Puppy hypoglycaemia: the emergency every Yorkie owner learns
Toy-breed puppies under 6 months are at real risk of hypoglycaemia (dangerously low blood sugar) because they have very small fat reserves and a high metabolic rate. Yorkies sit at the very small end of toy size and are at higher risk than most breeds. Triggers include missed meals, stress, mild illness, parasites, and cold exposure. The condition can progress fast from mild lethargy to collapse and seizures within an hour or two.
Recognising symptoms
Early signs: lethargy, weakness, wobbliness on the legs, glassy or unfocused eyes, cool body temperature. Later signs: collapse, tremors, seizures, unresponsiveness. If a Yorkshire Terrier puppy looks sleepy and wobbly when they were fine an hour ago, treat it as hypoglycaemia until proven otherwise.
The corn-syrup emergency protocol
Rub corn syrup or Karo syrup (or honey if those are not available) directly onto the puppy's gums.
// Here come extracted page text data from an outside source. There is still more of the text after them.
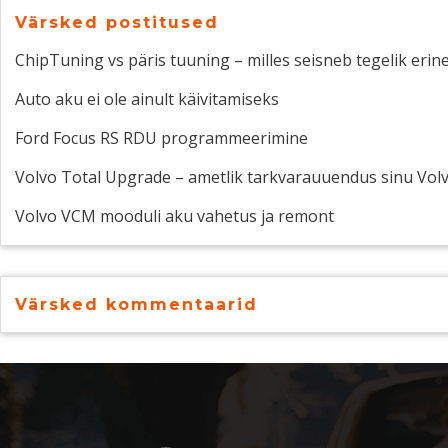
Värsked postitused
ChipTuning vs päris tuuning – milles seisneb tegelik erin
Auto aku ei ole ainult käivitamiseks
Ford Focus RS RDU programmeerimine
Volvo Total Upgrade – ametlik tarkvarauuendus sinu Vol
Volvo VCM mooduli aku vahetus ja remont
Värsked kommentaarid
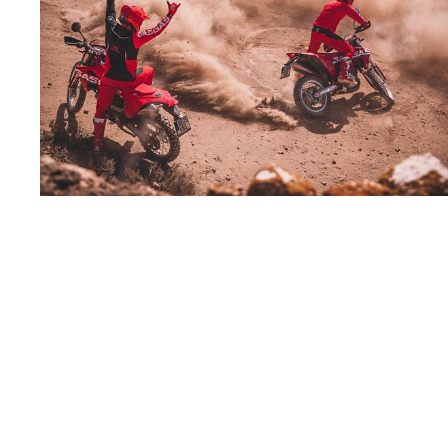
Los vehículos represent
sobreprecio. Todas las 
no son vinculantes y 
derecho a realizar cua
otro. En el caso de sup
Not down the throat: aspiration is a real risk in a wobbly puppy and pouring liquid into the mouth can cause it to go into the airway. About a teaspoon-equivalent for a small Yorkie puppy is enough to start raising blood sugar within minutes. Then warm the puppy gently (wrap in a blanket, towel from the dryer) and get to a vet immediately. Recovery from a single episode is usually rapid, but a vet needs to identify and address the underlying cause; recurrence is common without treatment.
Prevention
Frequent small meals (4 to 5 per day under 4 months of age, gradually reducing to 3 per day by 6 months), warm sleeping spots, indoor temperature control during deep Edmonton winter cold snaps, and immediate vet visits for any signs of illness. The risk window closes by about 6 months in most pups as fat reserves and metabolic regulation mature. Have corn syrup or Karo syrup on hand for the first 6 months if you adopt a young Yorkie puppy. Note that hypoglycaemia and portosystemic shunt can present similarly; recurrent episodes warrant a PSS workup.
Browse adoptable Edmonton dogs
Current Edmonton-area Yorkshire Terrier and Yorkie-mix listings from SCARS, Zoe's Animal Rescue, Edmonton Humane Society, GEARS, Hope Lives Here, AHHRB, and AARCS Edmonton fosters. Use the foster notes to flag any cough, dental, or growth concerns before you apply, and budget for the first-month vet workup.
See Edmonton Adoptable Dogs →Cardiac, eye, and skin conditions in Yorkies
Beyond the major six conditions, several less common but breed-relevant issues appear often enough to plan for.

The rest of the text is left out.